WHAT YOU SHOULD DO:
In the records that follow, how many lines contain the word "grille"? Give only that figure.

DATA PROVIDED:
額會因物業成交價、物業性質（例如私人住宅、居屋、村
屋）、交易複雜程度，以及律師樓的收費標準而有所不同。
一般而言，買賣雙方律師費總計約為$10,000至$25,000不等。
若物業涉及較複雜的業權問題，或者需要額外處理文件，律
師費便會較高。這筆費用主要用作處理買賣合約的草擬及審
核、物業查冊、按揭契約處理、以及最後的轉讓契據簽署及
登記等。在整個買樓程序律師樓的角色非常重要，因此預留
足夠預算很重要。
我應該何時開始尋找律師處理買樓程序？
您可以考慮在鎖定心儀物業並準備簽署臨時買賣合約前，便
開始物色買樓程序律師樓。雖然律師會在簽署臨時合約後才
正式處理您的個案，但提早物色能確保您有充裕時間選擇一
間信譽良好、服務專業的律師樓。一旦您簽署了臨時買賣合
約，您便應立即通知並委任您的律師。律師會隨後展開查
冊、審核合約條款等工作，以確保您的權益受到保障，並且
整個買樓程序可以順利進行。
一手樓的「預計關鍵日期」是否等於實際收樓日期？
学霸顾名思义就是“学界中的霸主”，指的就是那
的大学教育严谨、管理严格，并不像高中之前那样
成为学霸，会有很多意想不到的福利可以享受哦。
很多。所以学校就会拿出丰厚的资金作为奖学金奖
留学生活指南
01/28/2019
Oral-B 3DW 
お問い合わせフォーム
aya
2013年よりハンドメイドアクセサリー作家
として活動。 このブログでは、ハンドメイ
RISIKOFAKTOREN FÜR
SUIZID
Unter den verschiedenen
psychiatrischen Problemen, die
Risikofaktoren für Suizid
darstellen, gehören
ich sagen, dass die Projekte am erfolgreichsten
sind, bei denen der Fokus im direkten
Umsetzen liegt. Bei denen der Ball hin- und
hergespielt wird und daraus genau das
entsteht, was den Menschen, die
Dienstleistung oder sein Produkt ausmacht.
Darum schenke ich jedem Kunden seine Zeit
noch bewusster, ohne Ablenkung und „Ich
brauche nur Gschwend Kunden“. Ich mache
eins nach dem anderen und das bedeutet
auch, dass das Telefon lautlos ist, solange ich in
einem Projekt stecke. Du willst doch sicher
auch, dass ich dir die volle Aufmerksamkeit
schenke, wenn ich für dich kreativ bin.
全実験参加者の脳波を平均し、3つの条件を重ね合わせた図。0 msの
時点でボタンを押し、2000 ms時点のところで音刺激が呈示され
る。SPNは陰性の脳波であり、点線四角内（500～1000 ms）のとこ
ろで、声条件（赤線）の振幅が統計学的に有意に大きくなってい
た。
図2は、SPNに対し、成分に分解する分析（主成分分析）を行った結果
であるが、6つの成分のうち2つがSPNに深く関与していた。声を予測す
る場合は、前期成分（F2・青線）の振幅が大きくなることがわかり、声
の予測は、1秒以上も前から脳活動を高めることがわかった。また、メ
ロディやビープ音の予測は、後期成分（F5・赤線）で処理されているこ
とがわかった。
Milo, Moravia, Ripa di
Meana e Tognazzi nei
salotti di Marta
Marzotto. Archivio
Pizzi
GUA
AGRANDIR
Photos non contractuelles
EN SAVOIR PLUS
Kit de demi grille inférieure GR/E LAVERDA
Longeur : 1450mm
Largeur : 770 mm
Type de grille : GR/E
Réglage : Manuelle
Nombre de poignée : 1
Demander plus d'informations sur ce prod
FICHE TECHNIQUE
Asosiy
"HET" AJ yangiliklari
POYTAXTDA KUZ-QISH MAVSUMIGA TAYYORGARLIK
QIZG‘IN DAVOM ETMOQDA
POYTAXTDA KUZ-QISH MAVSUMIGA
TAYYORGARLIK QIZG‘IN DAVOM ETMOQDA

EXERCISE RESPONSE:
2